BGR
Earth may have had rings like Saturn many, many millenia ago. However, the formation didn’t last long, and it eventually collapsed, falling to the surface of our planet, leaving craters where pieces of it landed. A new study featured in Earth and Planetary Science Letters highlights the startling conclusion that Earth had rings.
The three researchers involved in the study say that almost 500 million years ago, several impact craters were created all around the world, along the equator. However, the researchers say it is unlikely these “alien objects” originated from an asteroid belt. Instead, they believe that they may have come from a ring around Earth, similar to Saturn’s rings.
It might sound strange to think Earth had rings. However, researchers say it’s actually very notable that Earth didn’t have rings as far as we know through our own history. That’s because almost all of our solar system’s large planets have rings, though they all have different compositions. Further, it’s even posited that Mars had a ring once.
But you need evidence for a worthwhile theory, and the researchers have found some very compelling information. For starters, roughly 485 million years ago, Earth experienced a number of meteorite strikes throughout a time period we call the Ordovician. Additionally, several of these strikes and impact craters are well within 30 degrees of the equator.
Typically, meteorites tend to fall in very random patterns. If that wasn’t enough, though, the composition of the material found in the craters makes it appear as if the falling rocks all came from the same object or asteroid. Given this information, and the location of the impact craters themselves, the researchers believe the chance of the impacts behind random is unlikely—just 1 in 25 million. Those are crazy odds, which leaves one other possible explanation: Earth had rings.
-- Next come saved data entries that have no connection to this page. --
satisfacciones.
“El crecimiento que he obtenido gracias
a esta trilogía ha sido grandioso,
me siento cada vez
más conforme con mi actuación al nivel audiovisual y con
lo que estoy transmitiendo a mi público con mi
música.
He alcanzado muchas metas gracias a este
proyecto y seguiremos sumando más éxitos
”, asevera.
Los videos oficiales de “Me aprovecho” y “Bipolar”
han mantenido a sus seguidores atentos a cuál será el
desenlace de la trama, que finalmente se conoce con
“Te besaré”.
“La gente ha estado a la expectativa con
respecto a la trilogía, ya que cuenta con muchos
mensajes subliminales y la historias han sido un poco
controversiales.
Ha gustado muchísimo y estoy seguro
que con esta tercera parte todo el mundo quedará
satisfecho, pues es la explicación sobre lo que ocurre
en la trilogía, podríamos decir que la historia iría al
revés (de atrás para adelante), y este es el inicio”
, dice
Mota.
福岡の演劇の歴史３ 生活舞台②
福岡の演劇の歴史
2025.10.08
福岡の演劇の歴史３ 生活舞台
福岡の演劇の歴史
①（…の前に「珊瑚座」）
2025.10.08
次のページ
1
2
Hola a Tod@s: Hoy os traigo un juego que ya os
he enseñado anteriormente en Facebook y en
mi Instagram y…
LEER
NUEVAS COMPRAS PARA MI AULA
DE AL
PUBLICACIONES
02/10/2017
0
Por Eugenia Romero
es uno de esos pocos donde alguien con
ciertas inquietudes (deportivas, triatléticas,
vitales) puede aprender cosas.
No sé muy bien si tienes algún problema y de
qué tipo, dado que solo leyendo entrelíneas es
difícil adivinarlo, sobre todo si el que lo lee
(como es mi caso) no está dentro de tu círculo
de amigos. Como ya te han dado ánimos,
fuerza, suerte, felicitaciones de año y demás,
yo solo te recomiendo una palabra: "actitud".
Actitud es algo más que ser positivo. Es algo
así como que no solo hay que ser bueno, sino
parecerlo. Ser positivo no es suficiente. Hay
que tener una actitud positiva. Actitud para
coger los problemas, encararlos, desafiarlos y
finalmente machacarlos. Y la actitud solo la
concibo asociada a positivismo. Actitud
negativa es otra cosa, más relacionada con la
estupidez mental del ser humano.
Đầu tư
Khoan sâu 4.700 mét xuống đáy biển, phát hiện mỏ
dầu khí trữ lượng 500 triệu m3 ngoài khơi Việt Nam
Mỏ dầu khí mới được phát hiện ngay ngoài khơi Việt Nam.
But how did these rings form? Well, the scientists say they likely would have formed as the result of a near-impact with a very large asteroid around 466 million years ago. The asteroid passed so close to our planet that it was ripped to pieces, leaving the debris to orbit our planet like a ring. Of course, more work needs to be done to prove this theory as true. But it is certainly an interesting possibility and one that makes me wish we had actually had rings around our planet. That truly would have been stunning.